Table 1 Characteristics of patients treated with SGN-CD33A by genotype
Fig. 1
figure 1

No difference in outcome according to CD33 splice site genotype for patients receiving SGN-CD33A. Kaplan-Meier survival estimates for a overall survival and b event-free survival

While limited by the small sample size of this study, our data show that genotype of the CD33 splice site SNP was not associated with outcomes of patients treated with an anti-CD33 drug conjugate, aligning with previously reported data for adult patients [10] and extending this finding to the novel ADC SGN-CD33A. The fragment variable (Fv) regions of SGN-CD33A and GO recognize the same epitope on CD33, so any effect of the CD33 splice site SNP is expected to be similar for both agents. While the drug payload conjugated to CD33 differs between GO and SGN-CD33A, both are very potent agents unlikely to produce significantly different efficacy. However, published studies of GO have included different patient populations and treatment combinations that may account for disparate results between pediatric and adult populations. Compared with patients in previous studies, our patients were generally older and were not treated in combination with chemotherapy. Notably, CD33 SNPs are germline mutations, so these could result in different expression of CD33 in off-target tissue. An alternative hypothesis, therefore, is that increased toxicity in the CC genotype would offset the drugs’ benefit; however, neither our study nor the other adult study showed any difference in response rates between genotypes. This lack of any benefit for the CC genotype in adult AML suggests that age-related or other biological differences between adult and pediatric AML may explain disparate results between these groups.

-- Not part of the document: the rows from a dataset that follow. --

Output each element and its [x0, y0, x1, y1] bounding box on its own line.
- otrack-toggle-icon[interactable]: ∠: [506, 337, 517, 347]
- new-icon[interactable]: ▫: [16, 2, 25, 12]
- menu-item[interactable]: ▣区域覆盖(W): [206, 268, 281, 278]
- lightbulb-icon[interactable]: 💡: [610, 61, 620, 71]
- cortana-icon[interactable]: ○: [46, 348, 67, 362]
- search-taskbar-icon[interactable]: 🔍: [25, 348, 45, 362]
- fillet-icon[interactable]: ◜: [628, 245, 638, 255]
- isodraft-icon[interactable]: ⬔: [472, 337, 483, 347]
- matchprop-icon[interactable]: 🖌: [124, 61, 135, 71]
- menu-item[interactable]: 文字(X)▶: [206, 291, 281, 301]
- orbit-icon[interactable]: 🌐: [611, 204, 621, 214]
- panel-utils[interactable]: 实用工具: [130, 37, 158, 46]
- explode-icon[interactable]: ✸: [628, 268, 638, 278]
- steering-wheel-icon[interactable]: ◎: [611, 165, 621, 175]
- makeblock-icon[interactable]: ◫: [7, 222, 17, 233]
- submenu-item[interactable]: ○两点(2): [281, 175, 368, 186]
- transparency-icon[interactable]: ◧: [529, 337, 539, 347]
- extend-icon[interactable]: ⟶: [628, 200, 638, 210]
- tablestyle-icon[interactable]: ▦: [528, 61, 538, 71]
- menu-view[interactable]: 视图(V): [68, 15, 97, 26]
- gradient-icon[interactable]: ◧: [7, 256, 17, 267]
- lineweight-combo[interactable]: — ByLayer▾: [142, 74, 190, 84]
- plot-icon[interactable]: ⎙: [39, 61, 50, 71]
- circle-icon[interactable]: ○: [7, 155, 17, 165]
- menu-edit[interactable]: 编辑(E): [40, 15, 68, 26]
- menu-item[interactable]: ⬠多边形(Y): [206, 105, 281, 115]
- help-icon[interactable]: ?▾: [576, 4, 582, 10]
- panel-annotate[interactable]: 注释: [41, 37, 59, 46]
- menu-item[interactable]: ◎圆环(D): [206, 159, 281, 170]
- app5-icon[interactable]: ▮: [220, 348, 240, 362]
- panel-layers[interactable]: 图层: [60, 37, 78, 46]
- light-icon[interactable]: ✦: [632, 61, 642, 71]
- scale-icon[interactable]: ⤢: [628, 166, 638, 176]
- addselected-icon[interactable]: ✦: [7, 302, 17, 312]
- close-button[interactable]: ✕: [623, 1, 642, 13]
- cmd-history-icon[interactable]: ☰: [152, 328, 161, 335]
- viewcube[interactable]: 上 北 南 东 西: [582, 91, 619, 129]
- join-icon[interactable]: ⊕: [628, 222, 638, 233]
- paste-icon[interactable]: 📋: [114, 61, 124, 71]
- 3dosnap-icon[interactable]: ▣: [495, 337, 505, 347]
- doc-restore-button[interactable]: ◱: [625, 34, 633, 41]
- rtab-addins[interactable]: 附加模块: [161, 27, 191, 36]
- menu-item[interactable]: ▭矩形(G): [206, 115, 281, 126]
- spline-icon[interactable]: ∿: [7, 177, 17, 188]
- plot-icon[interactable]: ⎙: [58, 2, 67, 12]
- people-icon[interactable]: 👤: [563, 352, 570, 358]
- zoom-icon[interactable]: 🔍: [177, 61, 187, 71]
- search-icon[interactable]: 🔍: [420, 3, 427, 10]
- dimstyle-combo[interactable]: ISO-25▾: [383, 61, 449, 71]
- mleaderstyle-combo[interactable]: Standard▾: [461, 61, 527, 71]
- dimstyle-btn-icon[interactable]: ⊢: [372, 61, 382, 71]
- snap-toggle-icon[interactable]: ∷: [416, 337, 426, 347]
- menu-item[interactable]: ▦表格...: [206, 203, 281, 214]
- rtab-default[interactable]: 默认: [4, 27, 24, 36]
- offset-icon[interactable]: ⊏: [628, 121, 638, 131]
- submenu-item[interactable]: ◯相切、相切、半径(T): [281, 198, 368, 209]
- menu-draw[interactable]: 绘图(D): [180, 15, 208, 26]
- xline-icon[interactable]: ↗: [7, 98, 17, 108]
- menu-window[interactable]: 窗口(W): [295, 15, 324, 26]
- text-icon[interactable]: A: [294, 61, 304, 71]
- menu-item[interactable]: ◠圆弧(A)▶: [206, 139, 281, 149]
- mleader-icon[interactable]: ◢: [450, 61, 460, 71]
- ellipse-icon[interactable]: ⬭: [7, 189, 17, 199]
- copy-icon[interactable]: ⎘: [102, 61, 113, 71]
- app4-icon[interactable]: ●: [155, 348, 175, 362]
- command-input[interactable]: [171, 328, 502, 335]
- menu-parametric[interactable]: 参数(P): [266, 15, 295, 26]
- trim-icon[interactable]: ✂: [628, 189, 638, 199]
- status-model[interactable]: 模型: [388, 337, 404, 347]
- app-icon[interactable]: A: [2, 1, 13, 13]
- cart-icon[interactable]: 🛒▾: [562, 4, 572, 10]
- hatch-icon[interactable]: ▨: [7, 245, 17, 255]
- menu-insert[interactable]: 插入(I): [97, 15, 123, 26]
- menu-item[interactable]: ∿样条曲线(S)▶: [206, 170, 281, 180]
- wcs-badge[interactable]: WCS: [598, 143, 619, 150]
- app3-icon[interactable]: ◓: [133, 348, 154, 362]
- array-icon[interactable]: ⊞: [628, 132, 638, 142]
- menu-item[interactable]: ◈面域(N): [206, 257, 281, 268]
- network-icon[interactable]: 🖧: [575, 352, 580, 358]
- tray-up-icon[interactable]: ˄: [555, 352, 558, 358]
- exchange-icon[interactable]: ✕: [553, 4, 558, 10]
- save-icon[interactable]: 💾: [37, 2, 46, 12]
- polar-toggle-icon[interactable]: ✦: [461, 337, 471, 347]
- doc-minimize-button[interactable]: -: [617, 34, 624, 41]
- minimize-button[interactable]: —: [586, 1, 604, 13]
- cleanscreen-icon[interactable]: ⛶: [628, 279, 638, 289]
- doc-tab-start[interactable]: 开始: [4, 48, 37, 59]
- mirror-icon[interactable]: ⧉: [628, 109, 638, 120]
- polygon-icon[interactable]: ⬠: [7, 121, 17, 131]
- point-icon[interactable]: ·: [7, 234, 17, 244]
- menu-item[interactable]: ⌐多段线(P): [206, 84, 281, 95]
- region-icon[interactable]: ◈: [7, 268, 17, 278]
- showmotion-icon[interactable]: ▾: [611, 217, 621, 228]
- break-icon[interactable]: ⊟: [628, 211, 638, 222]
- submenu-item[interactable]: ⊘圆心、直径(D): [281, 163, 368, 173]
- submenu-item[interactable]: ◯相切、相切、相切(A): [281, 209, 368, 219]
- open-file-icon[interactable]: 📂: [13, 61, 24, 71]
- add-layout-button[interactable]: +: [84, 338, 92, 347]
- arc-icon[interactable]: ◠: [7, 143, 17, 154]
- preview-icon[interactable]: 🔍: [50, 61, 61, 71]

This study suggests that CD33 genotype is a poor biomarker for broad use in adults with AML to predict response to CD33-targeted ADCs. While these results are disappointing—because genotype is much more reliably measured, reported, and interpreted than CD33 expression by flow cytometry, another potential biomarker for anti-CD33 ADC response—larger studies may nonetheless show a benefit for genotype testing in specific patient subsets identified by age, disease risk, or mutational subtype.